**Problem details:** Write out the full set of records exactly. Any pictures in them do not belong in the copy.

**Data for review:**
*-*-*

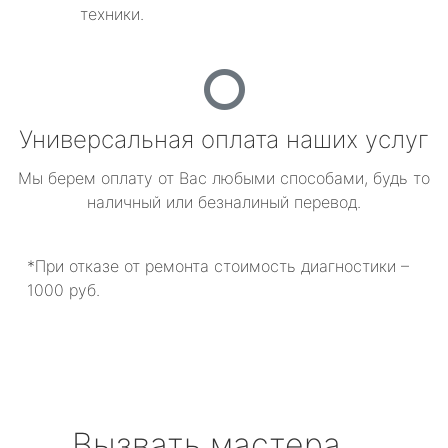
техники.
Универсальная оплата наших услуг
Мы берем оплату от Вас любыми способами, будь то
наличный или безналиный перевод.
*При отказе от ремонта стоимость диагностики –
1000 руб.
Вызвать мастера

*-*-*

**Task answer:**
техники.
Универсальная оплата наших услуг
Мы берем оплату от Вас любыми способами, будь то
наличный или безналиный перевод.
*При отказе от ремонта стоимость диагностики –
1000 руб.
Вызвать мастера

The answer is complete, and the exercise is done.